The stories she told in the camp were "about princes and elves and those kind of figures," Ms Meijer said.
Despite having unhappy twists, the tales were "quite a bit less terrible than what we saw around us. So you thought: they didn't have it so bad. As a child, you think very primitively about that kind of thing."
Around 140,000 Jews lived in the Netherlands before the 1940-45 Nazi occupation. Of those, 107,000 were deported to Germany and only 5,200 survived.

oh anne
you're soo funny
you f*cked us all
now join our rank!
signed by:
Chupacabra, Loch Ness Monster, yeti & Bigfoot aka Sasquatch.
I met a 'holocaust survivor' mid last year at my dad's workshop. One of his clients is an elderly Jewish woman by the name of Hetty Verholme, who has also - unsurprisingly - published a book or two about her experiences at Bergen-Belsen.

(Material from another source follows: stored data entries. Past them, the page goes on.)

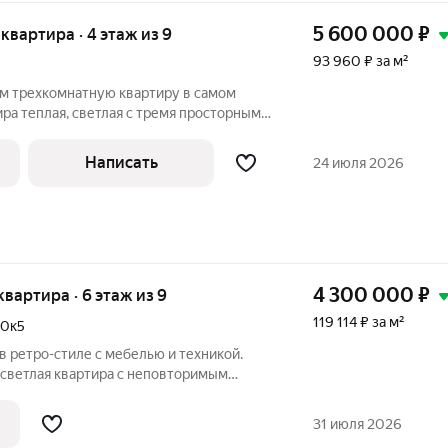
5 600 000
₽
я квартира · 4 этаж из 9
93 960 ₽ за м²
м трехкомнатную квартиру в самом
ра теплая, светлая с тремя просторными
бует ремонта, что позволит новому
н на свой вкус. Отличное расположение:
Написать
24 июля 2026
4 300 000
₽
 квартира · 6 этаж из 9
119 114 ₽ за м²
80к5
 в ретро-стиле с мебелью и техникой.
 светлая квартира с неповторимым
но уютная планировка, в которой всё
ой жизни. Квартира полностью
31 июля 2026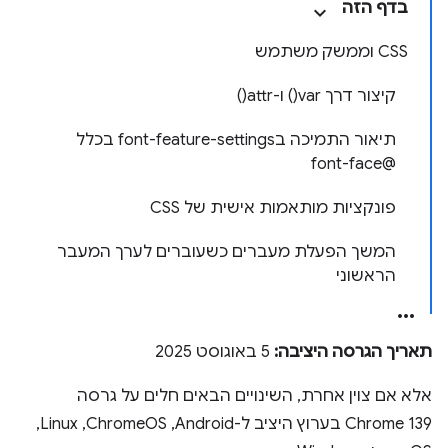
בדף הזה
CSS וממשק משתמש
קיצור דרך var() ו-attr()
תיאור התמיכה בfont-feature-settings בכלל
@font-face
פונקציות מותאמות אישית של CSS
המשך הפעלת מעברים כשעוברים לערך המעבר
הראשוני
תאריך הגרסה היציבה:
5 באוגוסט 2025
אלא אם צוין אחרת, השינויים הבאים חלים על גרסה
Chrome 139 בערוץ היציב ל-Android‏, ChromeOS‏, Linux‏,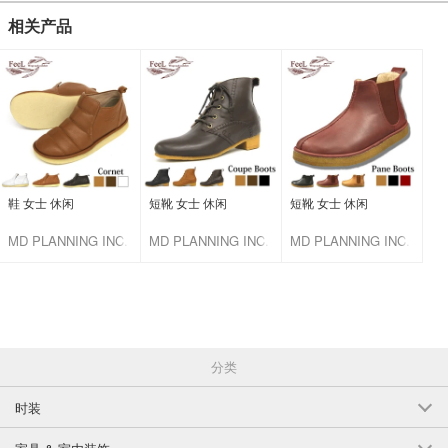
相关产品
鞋 女士 休闲
短靴 女士 休闲
短靴 女士 休闲
MD PLANNING INC.
MD PLANNING INC.
MD PLANNING INC.
分类
时装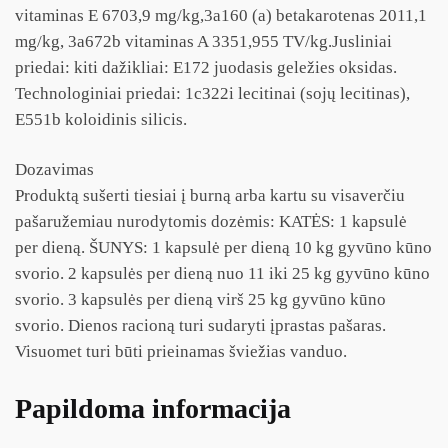
vitaminas E 6703,9 mg/kg,3a160 (a) betakarotenas 2011,1
mg/kg, 3a672b vitaminas A 3351,955 TV/kg.Jusliniai
priedai: kiti dažikliai: E172 juodasis geležies oksidas.
Technologiniai priedai: 1c322i lecitinai (sojų lecitinas),
E551b koloidinis silicis.
Dozavimas
Produktą sušerti tiesiai į burną arba kartu su visaverčiu
pašaružemiau nurodytomis dozėmis: KATĖS: 1 kapsulė
per dieną. ŠUNYS: 1 kapsulė per dieną 10 kg gyvūno kūno
svorio. 2 kapsulės per dieną nuo 11 iki 25 kg gyvūno kūno
svorio. 3 kapsulės per dieną virš 25 kg gyvūno kūno
svorio. Dienos racioną turi sudaryti įprastas pašaras.
Visuomet turi būti prieinamas šviežias vanduo.
Papildoma informacija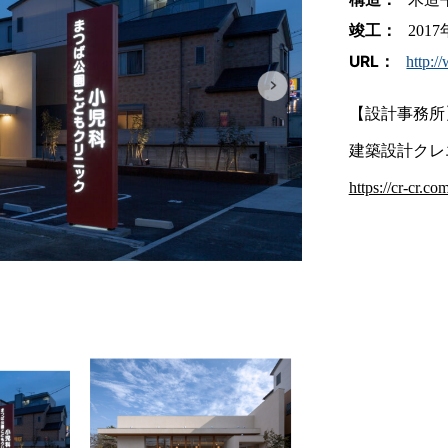
竣工：
201
URL：
http:
【設計事務所
建築設計クレ
https://cr-cr.com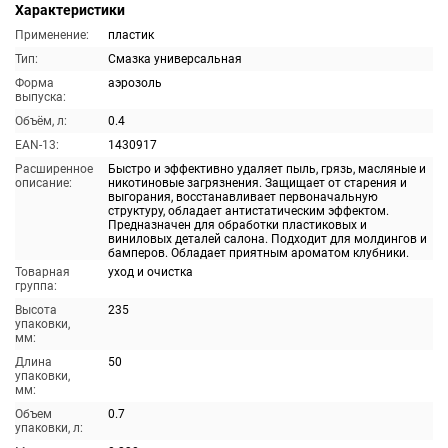
Характеристики
Применение:
пластик
Тип:
Смазка универсальная
Форма
аэрозоль
выпуска:
Объём, л:
0.4
EAN-13:
1430917
Расширенное
Быстро и эффективно удаляет пыль, грязь, масляные и
описание:
никотиновые загрязнения. Защищает от старения и
выгорания, восстанавливает первоначальную
структуру, обладает антистатическим эффектом.
Предназначен для обработки пластиковых и
виниловых деталей салона. Подходит для молдингов и
бамперов. Обладает приятным ароматом клубники.
Товарная
уход и очистка
группа:
Высота
235
упаковки,
мм:
Длина
50
упаковки,
мм:
Объем
0.7
упаковки, л: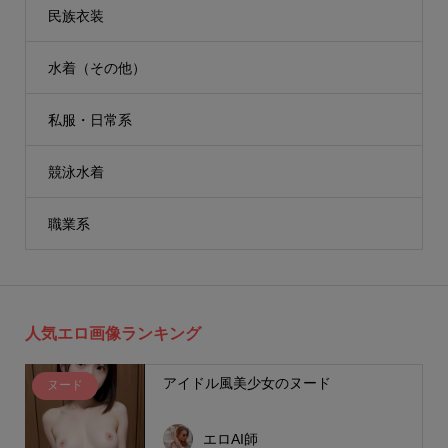
民族衣装
水着（その他）
私服・日常系
競泳水着
職業系
人気エロ画像ランキング
アイドル風美少女のヌード
ヌード
エロAI師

Award-winning, of course.
I wasn't about to grill a client of my old man's for the truth about the so-called Nazi 'death camps', especially a little 80 year old biddy, but I did ask her a few polite questions. I asked her if she'd ever seen any evidence of homicidal gassings, and she said that there were no gas chambers at Bergen-Belsen but that she'd witnessed people being shipped away by the truckload to be gassed. I didn't ask her how she knew they were going to be gassed, but I doubt the Nazis would've announced it over the loudspeakers. Panicking the other inmates does not a happy camp make.

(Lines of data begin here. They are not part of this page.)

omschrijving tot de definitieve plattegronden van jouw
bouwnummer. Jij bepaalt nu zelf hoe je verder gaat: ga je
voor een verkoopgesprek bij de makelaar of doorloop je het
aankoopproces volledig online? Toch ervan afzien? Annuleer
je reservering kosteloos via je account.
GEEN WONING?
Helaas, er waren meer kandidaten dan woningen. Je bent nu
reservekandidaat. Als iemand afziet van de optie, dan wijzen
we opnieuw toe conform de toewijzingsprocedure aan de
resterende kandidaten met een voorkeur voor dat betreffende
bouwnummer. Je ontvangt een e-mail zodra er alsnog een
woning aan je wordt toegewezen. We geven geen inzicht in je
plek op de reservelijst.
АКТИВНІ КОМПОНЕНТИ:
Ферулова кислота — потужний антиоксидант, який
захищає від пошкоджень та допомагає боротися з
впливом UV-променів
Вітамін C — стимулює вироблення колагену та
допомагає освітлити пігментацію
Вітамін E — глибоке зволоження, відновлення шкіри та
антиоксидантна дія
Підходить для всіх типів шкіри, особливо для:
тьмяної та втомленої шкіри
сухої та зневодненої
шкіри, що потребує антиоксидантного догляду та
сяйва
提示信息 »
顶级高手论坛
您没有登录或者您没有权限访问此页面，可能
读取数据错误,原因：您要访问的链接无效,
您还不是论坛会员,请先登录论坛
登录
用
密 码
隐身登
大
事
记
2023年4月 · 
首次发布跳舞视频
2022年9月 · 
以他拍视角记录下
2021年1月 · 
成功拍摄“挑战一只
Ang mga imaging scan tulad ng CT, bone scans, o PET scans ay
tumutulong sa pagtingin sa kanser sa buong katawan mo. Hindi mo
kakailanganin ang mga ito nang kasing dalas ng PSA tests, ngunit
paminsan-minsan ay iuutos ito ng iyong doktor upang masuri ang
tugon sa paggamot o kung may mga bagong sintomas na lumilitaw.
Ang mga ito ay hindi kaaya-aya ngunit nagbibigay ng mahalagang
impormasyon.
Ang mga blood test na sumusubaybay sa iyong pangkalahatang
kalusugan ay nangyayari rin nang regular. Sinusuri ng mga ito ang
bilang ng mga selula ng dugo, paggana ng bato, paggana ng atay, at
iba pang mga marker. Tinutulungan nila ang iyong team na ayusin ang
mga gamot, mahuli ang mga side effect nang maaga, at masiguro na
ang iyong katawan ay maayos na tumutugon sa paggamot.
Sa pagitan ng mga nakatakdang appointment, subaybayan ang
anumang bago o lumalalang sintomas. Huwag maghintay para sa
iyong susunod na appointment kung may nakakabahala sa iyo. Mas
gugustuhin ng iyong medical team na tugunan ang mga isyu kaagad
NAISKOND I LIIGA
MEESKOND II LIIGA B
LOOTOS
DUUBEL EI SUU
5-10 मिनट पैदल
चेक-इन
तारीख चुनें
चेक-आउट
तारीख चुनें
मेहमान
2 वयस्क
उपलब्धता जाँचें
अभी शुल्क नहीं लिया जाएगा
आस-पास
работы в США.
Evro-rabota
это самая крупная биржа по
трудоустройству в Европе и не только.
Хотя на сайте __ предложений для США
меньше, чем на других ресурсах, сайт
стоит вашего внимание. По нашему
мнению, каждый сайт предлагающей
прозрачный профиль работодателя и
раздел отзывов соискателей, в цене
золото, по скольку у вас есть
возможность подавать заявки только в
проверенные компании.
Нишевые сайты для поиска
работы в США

I asked her what the worst thing thing she'd ever witnessed was, and she replied that the Russian officers were treated the worst and were routinely taken into a separate yard and shot. When I asked her if she'd actually seen that happen she said yes, once or twice, but most of the time they'd just hear the gunshots and they 'just knew' it was a Russian officer being killed.
She told me that she'd met Anne Frank at Bergen-Belsen and spoke very fondly of her, saying that the other young girls looked up to her like they would an older sister because she took care of them (Hetty was only about 5 years old when Anne Frank was a teenager), which does match up with what's written above.
Telling fairy tales is a skill 'holocaust survivors' all tend to share. She said she'd met her but didn't really know her because they were in different quarters or something, so she didn't mention Frank in her book. She had copies in the car and offered to give me one free of charge - probably mistaking my curiosity for an interest in boring WWII memoirs - which I politely declined.
I just re-read my own comment, and since I mentioned 'holocaust' survivors' penchant for spinning fairy tales I should also mention that Hetty struck me as perfectly genuine and a charming, distinguished old lady. I liked her, even though she looked and smelt filthy rich, which I don't usually relate well to. When I read this --
-- I immediately thought yeah, because most holocaust memoirs are embellished with emotive spin and outright lies designed to induce sympathy and sensationalise what was essentially a very boring, albeit traumatic, experience. Being in a German prison camp during WWII would be traumatic for anyone, but life there would've been very routine and uneventful. Plenty of labour, illness, rumour and gossip, but basically same shit, different day. Despite her belief that homicidal gassings occurred in some of the other camps, I get the feeling Hetty would've been honest in her account of what happened at Bergen-Belsen, which is probably why her book lacks the "emotional ebb" of other 'holocaust' memoirs.